The good ‘ol Professor Wiki sums up this situation quite nicely:

A prophecy declared as truth when it is actually false may sufficiently influence people, either through fear or logical confusion, so that their reactions ultimately fulfill the once-false prophecy.

This is, I might say, a property inherent of a prophecy: It can be self-fulfilling if you allow it to interact with the subject of the prophecy. Borrowing terminologies from the physical sciences: The interaction between the prophecy and its subject can change the “trajectory” of the subject, thus aligning the subject with the “trajectory” of the prophecy.

Thus the only way to perform an experiment on the truthfulness of a prophecy is by performing a blind experiment: You can not tell the subject about what is going to happen, otherwise what should come out as false will come out as true, rendering the experiment moot. Thus as a prophet you should keep your prophecy to yourself (or anybody else other than the subject).

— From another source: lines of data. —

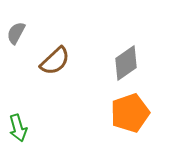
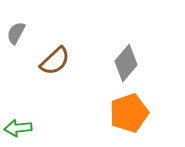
gray diamond: rotated 15 degrees counterclockwise
orange pentagon: moved 1 px left
green arrow: rotated 100 degrees clockwise
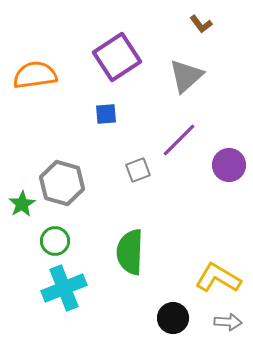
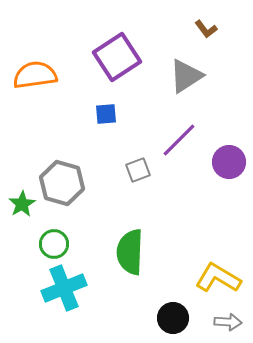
brown L-shape: moved 5 px right, 5 px down
gray triangle: rotated 9 degrees clockwise
purple circle: moved 3 px up
green circle: moved 1 px left, 3 px down
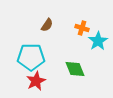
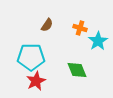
orange cross: moved 2 px left
green diamond: moved 2 px right, 1 px down
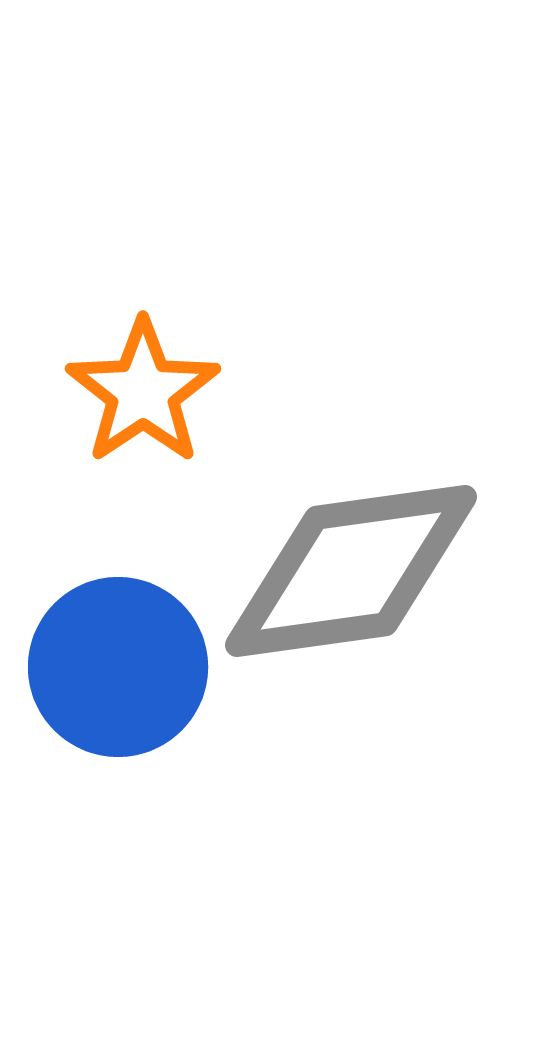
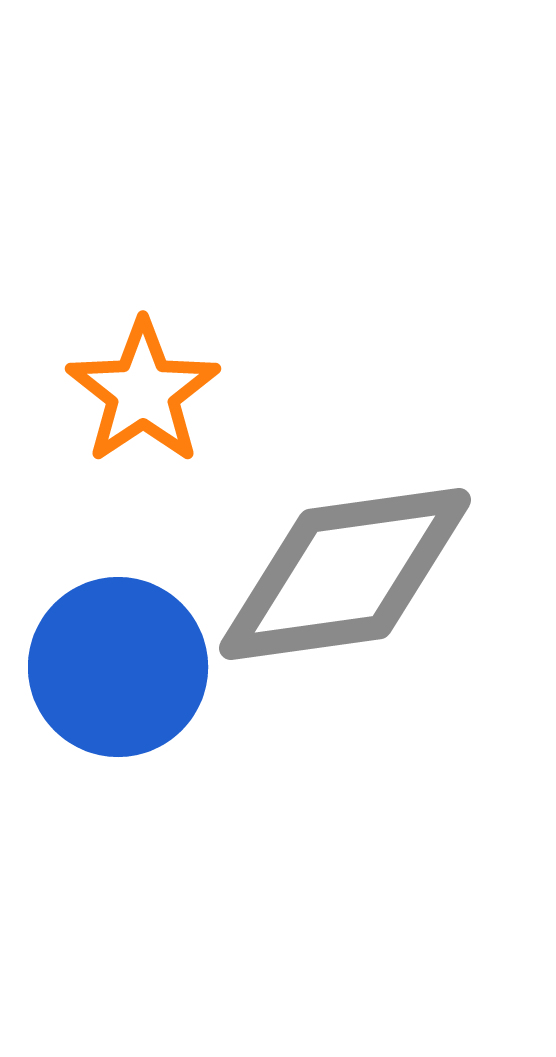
gray diamond: moved 6 px left, 3 px down
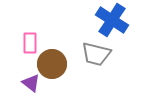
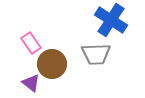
blue cross: moved 1 px left
pink rectangle: moved 1 px right; rotated 35 degrees counterclockwise
gray trapezoid: rotated 16 degrees counterclockwise
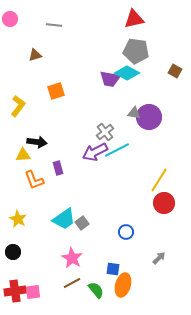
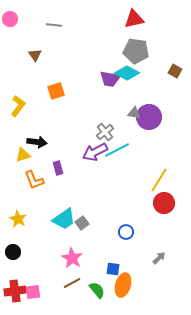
brown triangle: rotated 48 degrees counterclockwise
yellow triangle: rotated 14 degrees counterclockwise
green semicircle: moved 1 px right
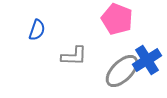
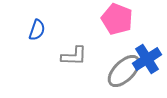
blue cross: moved 1 px up
gray ellipse: moved 2 px right
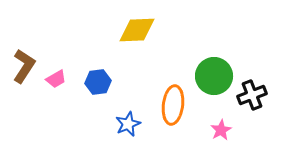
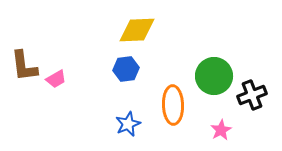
brown L-shape: rotated 140 degrees clockwise
blue hexagon: moved 28 px right, 13 px up
orange ellipse: rotated 9 degrees counterclockwise
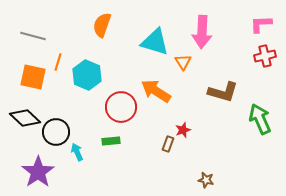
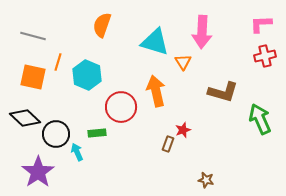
orange arrow: rotated 44 degrees clockwise
black circle: moved 2 px down
green rectangle: moved 14 px left, 8 px up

Consequently, there is no way whatsoever to prove to your subject the truth about your prophecy ex post facto (after the fact), because your subject must not know anything about your prophecy a priori and your subject does not know anything whatsoever about what you think will happen.

Thus we have a situation in which 1) the truth about prophecy can only be proven only by the prophet itself and there is no way he can convey it to the subject; 2) For the subject there is not much use in knowing the future because our interaction with the knowledge of the future can change the future anyway.